Collected data
........

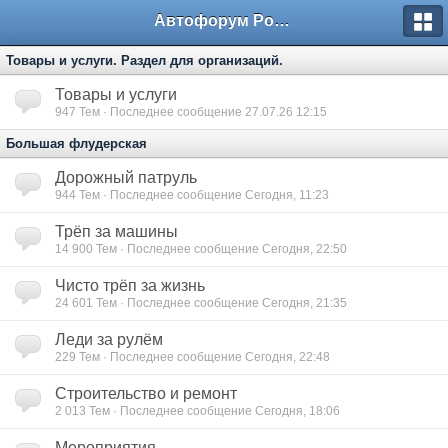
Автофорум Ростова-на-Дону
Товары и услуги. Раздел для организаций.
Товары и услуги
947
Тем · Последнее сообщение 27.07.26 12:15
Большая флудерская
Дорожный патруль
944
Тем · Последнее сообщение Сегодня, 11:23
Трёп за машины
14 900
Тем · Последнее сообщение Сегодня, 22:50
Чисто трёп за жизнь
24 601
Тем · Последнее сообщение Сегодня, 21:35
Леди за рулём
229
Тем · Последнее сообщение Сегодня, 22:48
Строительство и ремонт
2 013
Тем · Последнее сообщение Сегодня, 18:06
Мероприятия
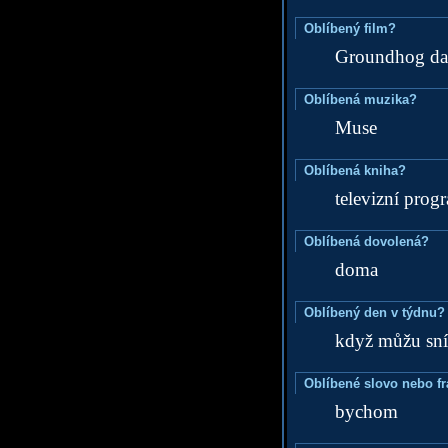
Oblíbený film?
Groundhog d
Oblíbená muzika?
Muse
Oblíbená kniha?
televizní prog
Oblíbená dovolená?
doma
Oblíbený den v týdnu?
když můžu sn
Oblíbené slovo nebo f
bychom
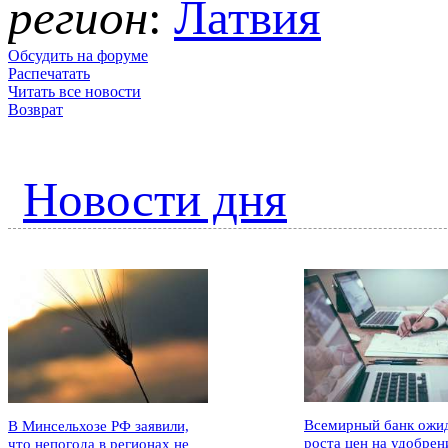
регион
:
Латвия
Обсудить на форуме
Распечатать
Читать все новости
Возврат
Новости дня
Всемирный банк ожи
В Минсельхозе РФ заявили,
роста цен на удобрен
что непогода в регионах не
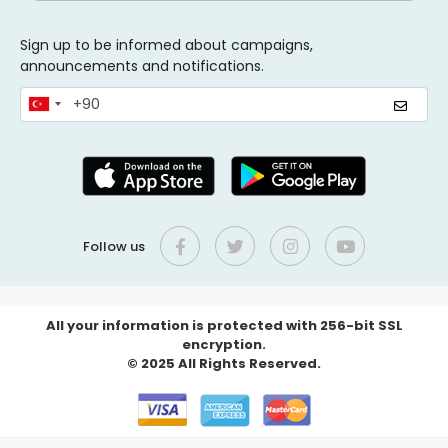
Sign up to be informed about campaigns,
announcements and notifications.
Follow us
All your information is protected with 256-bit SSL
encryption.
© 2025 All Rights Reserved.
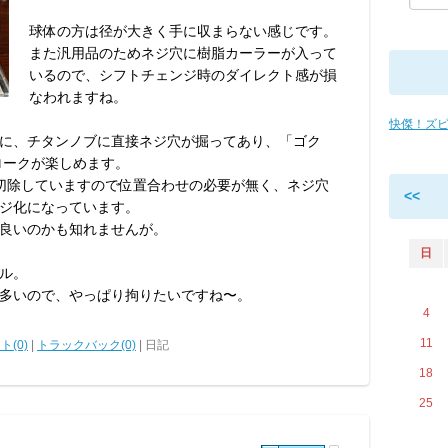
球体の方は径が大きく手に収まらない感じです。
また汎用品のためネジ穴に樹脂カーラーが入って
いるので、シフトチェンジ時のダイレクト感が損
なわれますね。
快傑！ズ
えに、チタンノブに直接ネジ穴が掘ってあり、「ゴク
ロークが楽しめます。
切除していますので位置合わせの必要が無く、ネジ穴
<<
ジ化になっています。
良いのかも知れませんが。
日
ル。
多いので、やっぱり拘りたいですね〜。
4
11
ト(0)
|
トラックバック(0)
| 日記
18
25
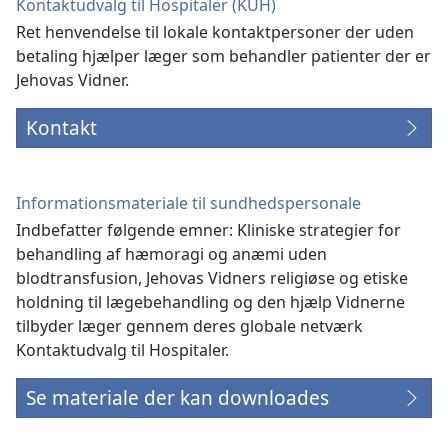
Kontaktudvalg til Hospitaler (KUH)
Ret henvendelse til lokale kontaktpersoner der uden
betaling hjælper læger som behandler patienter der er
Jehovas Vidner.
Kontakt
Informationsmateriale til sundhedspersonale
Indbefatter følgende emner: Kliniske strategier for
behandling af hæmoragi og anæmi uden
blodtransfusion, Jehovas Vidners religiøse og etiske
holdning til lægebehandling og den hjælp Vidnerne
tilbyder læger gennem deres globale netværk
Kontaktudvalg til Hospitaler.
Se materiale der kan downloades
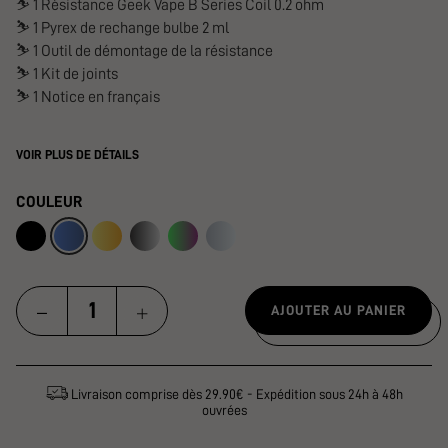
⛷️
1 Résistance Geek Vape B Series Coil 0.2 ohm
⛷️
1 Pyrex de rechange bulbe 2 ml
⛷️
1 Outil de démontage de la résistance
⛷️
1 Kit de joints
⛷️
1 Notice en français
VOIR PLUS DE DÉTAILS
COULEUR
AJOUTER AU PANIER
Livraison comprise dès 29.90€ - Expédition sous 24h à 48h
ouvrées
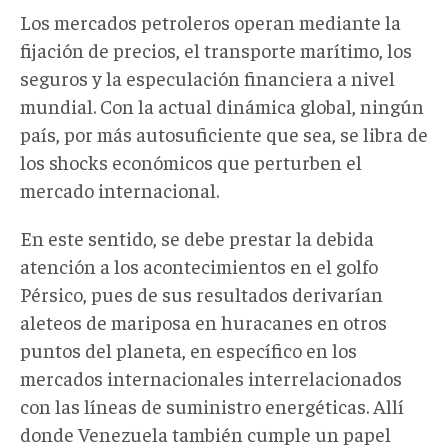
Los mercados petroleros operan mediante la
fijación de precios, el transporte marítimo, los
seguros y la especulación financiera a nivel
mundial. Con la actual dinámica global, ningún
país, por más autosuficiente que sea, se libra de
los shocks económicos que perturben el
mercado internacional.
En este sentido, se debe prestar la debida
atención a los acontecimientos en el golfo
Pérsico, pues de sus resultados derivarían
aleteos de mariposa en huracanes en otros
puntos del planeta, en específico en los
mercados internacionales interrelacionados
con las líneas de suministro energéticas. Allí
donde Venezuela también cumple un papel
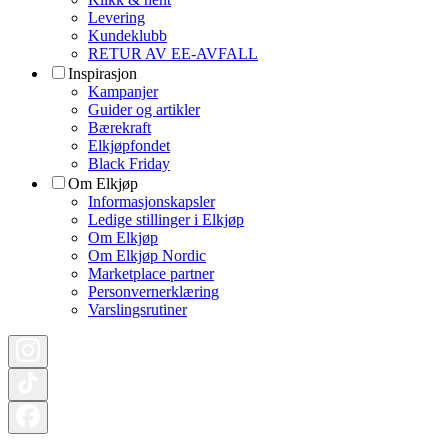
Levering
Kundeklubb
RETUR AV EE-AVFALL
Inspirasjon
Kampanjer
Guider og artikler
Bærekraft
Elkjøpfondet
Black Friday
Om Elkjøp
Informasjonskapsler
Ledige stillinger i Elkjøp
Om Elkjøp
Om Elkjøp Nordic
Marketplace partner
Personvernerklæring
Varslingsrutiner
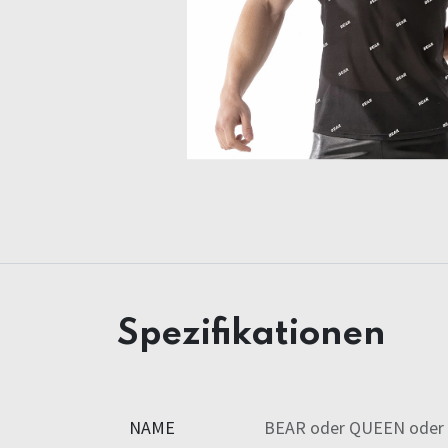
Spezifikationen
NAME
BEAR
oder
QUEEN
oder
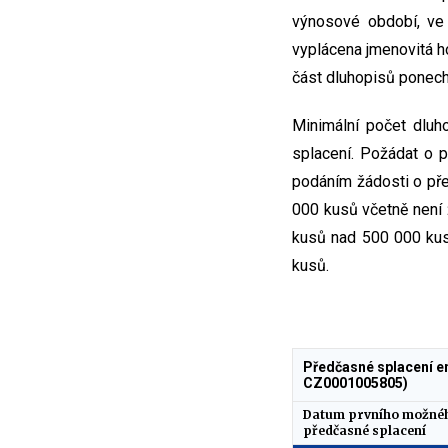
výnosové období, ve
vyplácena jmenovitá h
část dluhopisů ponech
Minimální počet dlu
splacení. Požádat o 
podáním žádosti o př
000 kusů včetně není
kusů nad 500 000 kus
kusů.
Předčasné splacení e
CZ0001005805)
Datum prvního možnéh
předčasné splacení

........

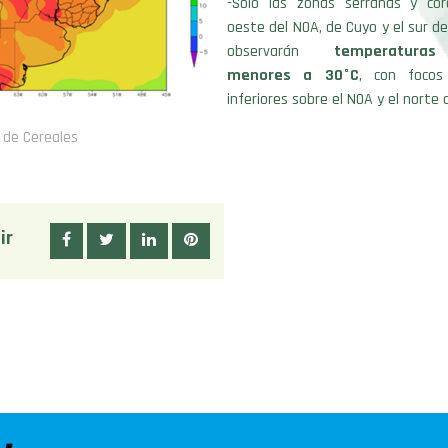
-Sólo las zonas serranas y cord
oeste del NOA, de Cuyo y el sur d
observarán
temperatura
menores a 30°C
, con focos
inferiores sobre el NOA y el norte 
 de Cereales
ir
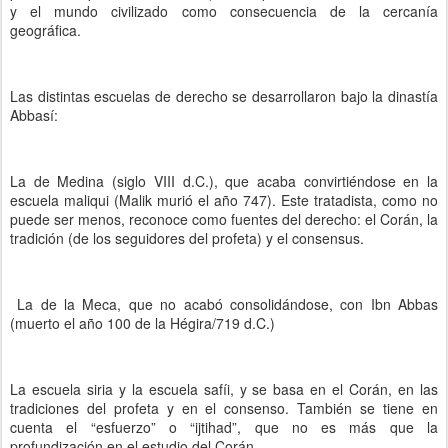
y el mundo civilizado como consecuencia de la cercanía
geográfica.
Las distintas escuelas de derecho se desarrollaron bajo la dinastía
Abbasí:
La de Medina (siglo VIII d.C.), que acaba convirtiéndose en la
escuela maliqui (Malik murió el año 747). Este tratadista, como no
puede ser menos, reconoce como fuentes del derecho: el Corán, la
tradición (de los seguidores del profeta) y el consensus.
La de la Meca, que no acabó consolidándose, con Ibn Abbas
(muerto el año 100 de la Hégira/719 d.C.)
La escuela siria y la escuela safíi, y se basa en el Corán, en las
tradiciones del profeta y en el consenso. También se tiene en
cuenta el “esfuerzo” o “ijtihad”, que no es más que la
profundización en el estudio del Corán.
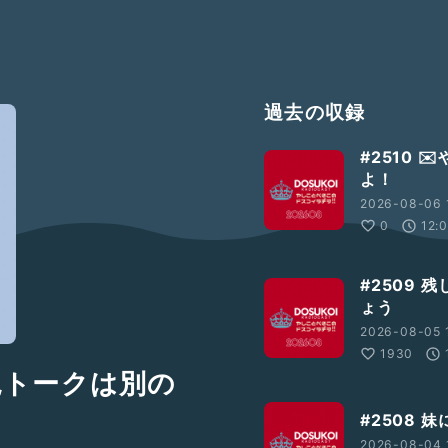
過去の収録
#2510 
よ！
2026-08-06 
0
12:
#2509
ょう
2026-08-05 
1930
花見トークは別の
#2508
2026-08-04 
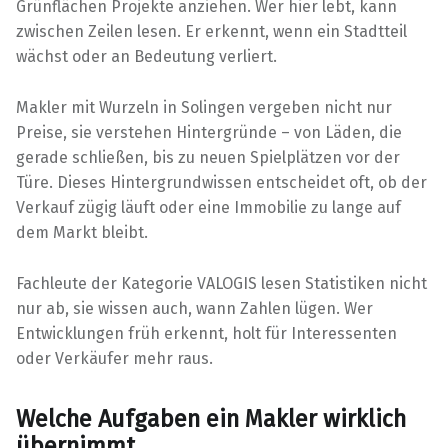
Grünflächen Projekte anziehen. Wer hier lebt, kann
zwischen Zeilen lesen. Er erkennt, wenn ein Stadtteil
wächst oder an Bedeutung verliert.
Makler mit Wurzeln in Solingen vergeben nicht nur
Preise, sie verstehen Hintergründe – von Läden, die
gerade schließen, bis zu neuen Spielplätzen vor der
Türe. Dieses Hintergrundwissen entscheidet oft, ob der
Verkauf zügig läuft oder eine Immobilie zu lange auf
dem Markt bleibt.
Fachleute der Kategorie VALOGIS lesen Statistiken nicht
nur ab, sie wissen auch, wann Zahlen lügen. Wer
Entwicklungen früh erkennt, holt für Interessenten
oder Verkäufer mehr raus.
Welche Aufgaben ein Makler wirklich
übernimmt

........

Could you restate word for word the lines above, from the one that contains "Las distintas escuelas" through the one that contains "tradiciones del profeta", and no others?

- Completed task:
Las distintas escuelas de derecho se desarrollaron bajo la dinastía
Abbasí:
La de Medina (siglo VIII d.C.), que acaba convirtiéndose en la
escuela maliqui (Malik murió el año 747). Este tratadista, como no
puede ser menos, reconoce como fuentes del derecho: el Corán, la
tradición (de los seguidores del profeta) y el consensus.
La de la Meca, que no acabó consolidándose, con Ibn Abbas
(muerto el año 100 de la Hégira/719 d.C.)
La escuela siria y la escuela safíi, y se basa en el Corán, en las
tradiciones del profeta y en el consenso. También se tiene en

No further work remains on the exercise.